Plans wary of ACO consolidation

May 1, 2011

After months of anticipation, the federal government unveiled proposed rules on how providers may establish Accountable Care Organizations.

WASHINGTON-After months of anticipation, the federal government unveiled proposed rules on how providers may establish Accountable Care Organizations (ACOs). The policy encourages doctors and hospitals to form entities that can better coordinate care for fee-for-service Medicare and thus meet quality standards and cut costs. Successful entities will benefit from "shared savings."

Many health plans and hospital groups have been establishing the framework for more coordinated provider initiatives, and a number of state health agencies are looking to lower Medicaid costs through this approach.

While there is general enthusiasm for moving Medicare away from a pay-for-quantity system to one that rewards quality of care, insurers fear the program will encourage further hospital consolidation and thus raise prices. Much of the delay in finalizing the ACO policy stemmed from internal government debate over how to assess potential ACO impact on local markets.

SETTING A FRAMEWORK

The March 31 proposed rule clarifies how the Centers for Medicare and Medicaid Services (CMS) will pay ACOs for providing services covered by Medicare Parts A and B, beginning Jan. 1, 2012. CMS officials are optimistic that a broad shift away from fragmented services and toward more coordinated care will generate some $960 billion in Medicare savings over three years. Even though a previous Medicare demonstration produced minimal gains, CMS Administrator Donald Berwick anticipates that this "more robust model for shared savings" will be more successful.

A broad range of entities are eligible to form ACOs, including physician group practices, networks of individual practices, and hospitals employing physicians, among others. Forming an ACO involves negotiating agreements with providers, creating a governing body and applying to CMS to join the program. CMS emphasizes that providers sign up for the ACO-and not beneficiaries, as under the Medicare Advantage program. Providers then are responsible for informing their patients of the ACO arrangement and that the patient's claims data may be shared with other ACO providers in order to better coordinate care.
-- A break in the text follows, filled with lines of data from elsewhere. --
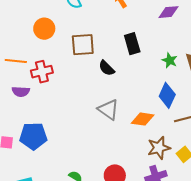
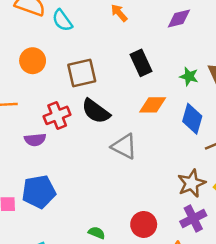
black semicircle: (107, 68) -> (96, 111), moved, size x1.4
red cross: (42, 72) -> (57, 115), moved
purple semicircle: (21, 92) -> (35, 140), moved
orange diamond: (143, 119) -> (153, 105), moved

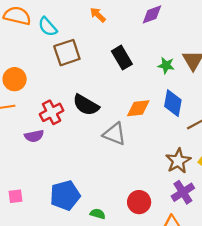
orange circle: (33, 61) -> (15, 79), moved
brown square: (82, 73) -> (67, 53), moved
orange diamond: (153, 105) -> (138, 108), moved
blue pentagon: (39, 192) -> (65, 195), moved

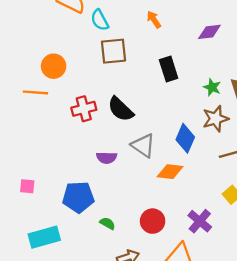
blue diamond: (173, 103) -> (185, 138), moved
orange diamond: (138, 108) -> (170, 172), moved
purple semicircle: (34, 136) -> (107, 158), moved
brown star: (178, 161) -> (216, 119), moved
purple cross: (183, 192) -> (200, 221), turned -30

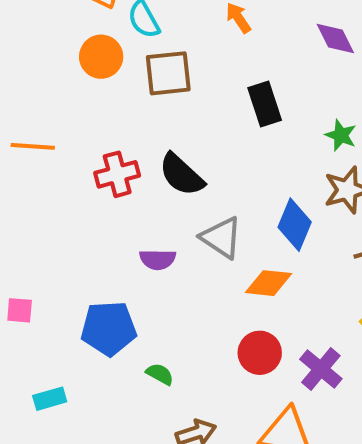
purple diamond: (209, 32) -> (335, 38), turned 70
orange circle: (54, 66) -> (101, 57), moved
red circle: (153, 221) -> (260, 353), moved
cyan rectangle: (44, 237) -> (50, 399), size x0.6

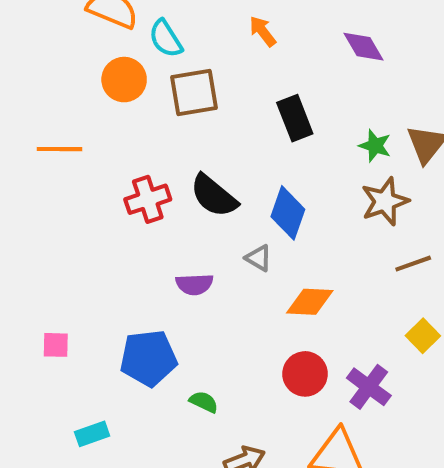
orange line: (33, 146) -> (60, 149), moved
blue diamond: (295, 225) -> (288, 213), moved
gray triangle: (221, 238) -> (259, 258), size x0.6

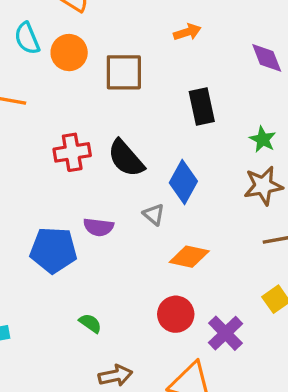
orange arrow: (263, 31) -> (187, 32), turned 100
cyan semicircle: (166, 39) -> (27, 38), moved
blue pentagon: (148, 358) -> (53, 250), moved

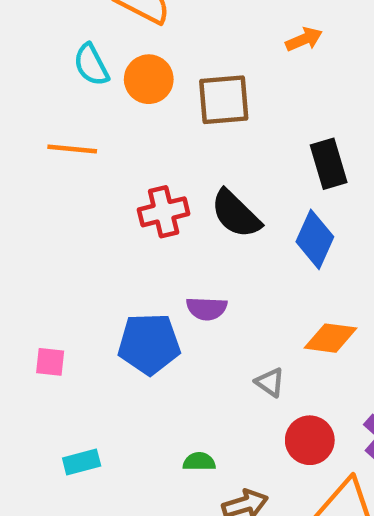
black rectangle: (202, 106) -> (329, 164), moved
gray triangle: (154, 214) -> (270, 382), moved
red circle: (176, 314) -> (310, 440), moved
green semicircle: (90, 323) -> (199, 462), moved, turned -30

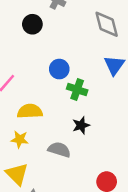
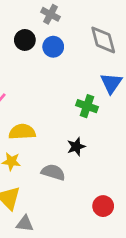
blue circle: (59, 69) -> (53, 47), moved
green cross: (77, 89) -> (87, 106), moved

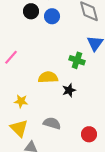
yellow semicircle: (22, 132) -> (48, 77), moved
gray semicircle: (53, 172) -> (52, 123), moved

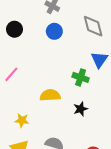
black circle: (31, 11) -> (15, 29), moved
black star: (69, 90) -> (81, 109), moved

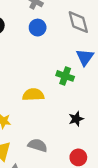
black star: (81, 109) -> (76, 119), moved

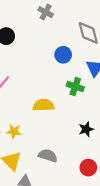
blue circle: (38, 28) -> (63, 55), moved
To encourage smaller provider organizations to join the shared savings program, CMS is offering low-risk and high-risk alternatives. Those ACOs that are comfortable with risk acceptance can start right out assuming full downside risk as well as upside gains; less experienced provider groups may sign up for a two-year period without risk of loss, along with lower gains from savings, before transitioning to full participation in year three.

CMS will evaluate some 65 quality-performance measures, such as immunization rates, diabetes testing, preventing heart failure and providing care to at-risk patient populations, to see if an ACO meets standards. After the program's first year, CMS will examine data from the previous 12 months to determine whether the organizations should be credited for improving quality of care and reducing expenditures.